Because we moved around a lot, we three kids were adept at making friends quickly, and we even managed to keep in touch with people we’d left behind. To an outgoing and energetic seven-year-old like me, moving to a new city and starting a new school was more exciting than scary. In Altadena, Mom enrolled us at Thomas Edison Grammar, where I made friends quickly and settled into our new West Coast environs with ease.

In Pasadena, I became serious about ballet. My teacher was Pamela Andre, a calm, soft-spoken former professional dancer. She had a studio downtown where I took lessons twice a week. This was the big time. Before, Mom had found me whatever local dance school was convenient, and there I bounced around with my classmates pretending to be butterflies, not exactly preparing for the Bolshoi.

Whenever we moved during the school year, my mother had to find public schools that would take us midterm. When we relocated to Pasadena, the only place that had room for me was St. Andrews, a Catholic school. Before coming out west, we had attended Sunday school at the nearest Protestant church. But once my mother saw how rigorous my education was compared to that of Leah, who was still in public school, she decided that all three of us would attend Catholic school whenever possible.

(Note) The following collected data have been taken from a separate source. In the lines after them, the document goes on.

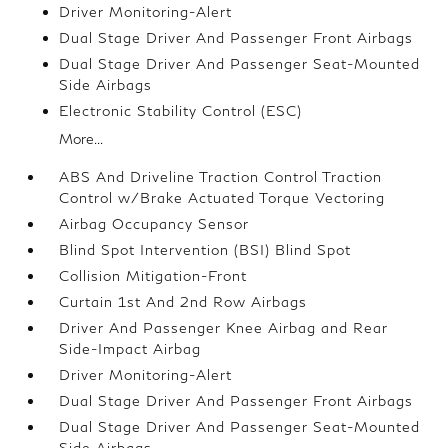
Driver Monitoring-Alert
Dual Stage Driver And Passenger Front Airbags
Dual Stage Driver And Passenger Seat-Mounted
Side Airbags
Electronic Stability Control (ESC)
More...
ABS And Driveline Traction Control Traction
Control w/Brake Actuated Torque Vectoring
Airbag Occupancy Sensor
Blind Spot Intervention (BSI) Blind Spot
Collision Mitigation-Front
Curtain 1st And 2nd Row Airbags
Driver And Passenger Knee Airbag and Rear
Side-Impact Airbag
Driver Monitoring-Alert
Dual Stage Driver And Passenger Front Airbags
Dual Stage Driver And Passenger Seat-Mounted
Side Airbags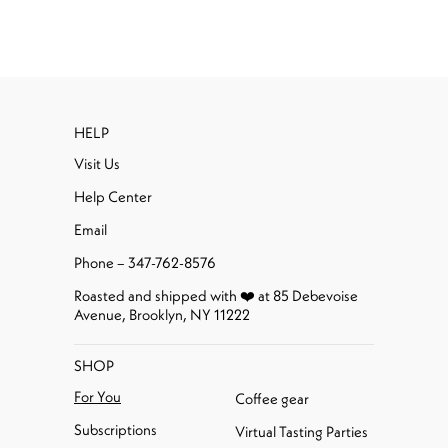
HELP
Visit Us
Help Center
Email
Phone – 347-762-8576
Roasted and shipped with ❤️ at 85 Debevoise
Avenue, Brooklyn, NY 11222
SHOP
For You
Coffee gear
Subscriptions
Virtual Tasting Parties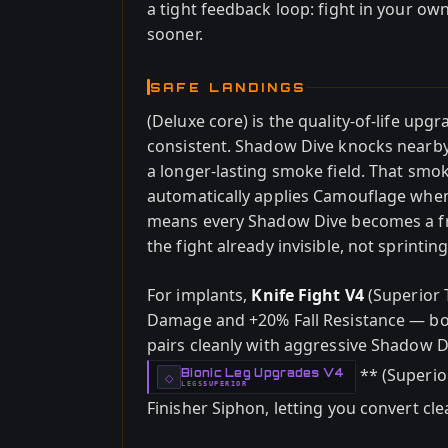
a tight feedback loop: fight in your ow
sooner.
SAFE LANDINGS
(Deluxe core) is the quality-of-life up
consistent. Shadow Dive knocks nearby
a longer-lasting smoke field. That smo
automatically applies Camouflage whe
means every Shadow Dive becomes a fre
the fight already invisible, not sprint
For implants,
Knife Fight V4
(Superior 
Damage and +20% Fall Resistance — both 
pairs cleanly with aggressive Shadow D
** (Superio
Bionic Leg Upgrades V4
-
◇
LEGS
SUPERIOR
-
Finisher Siphon, letting you convert clean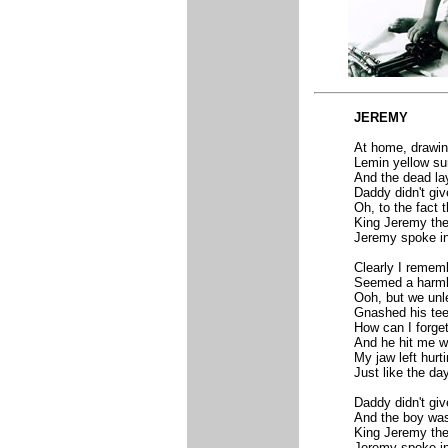
JEREMY
At home, drawin
Lemin yellow su
And the dead la
Daddy didn't giv
Oh, to the fact 
King Jeremy the 
Jeremy spoke in 
Clearly I rememb
Seemed a harmle
Ooh, but we unle
Gnashed his teet
How can I forge
And he hit me wi
My jaw left hurt
Just like the day
Daddy didn't give
And the boy wa
King Jeremy the 
Jeremy spoke in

When the next school year rolled around, my mother put us into a Catholic boarding school in Pomona so that our educations would not be affected by my father’s travel schedule. This allowed her to accompany Dad on his longer road trips. The Academy of the Holy Names was a beautiful Mission-style school located next to an orange grove. It was an idyllic setting, apart from the fact that they used to burn smudge pots in the fields to prevent frost from ruining the orange crop over the winter. When we woke up in the morning, we had little black Charlie Chaplin mustaches on our upper lips from breathing in the smoke. Clearly, this was before there was an EPA.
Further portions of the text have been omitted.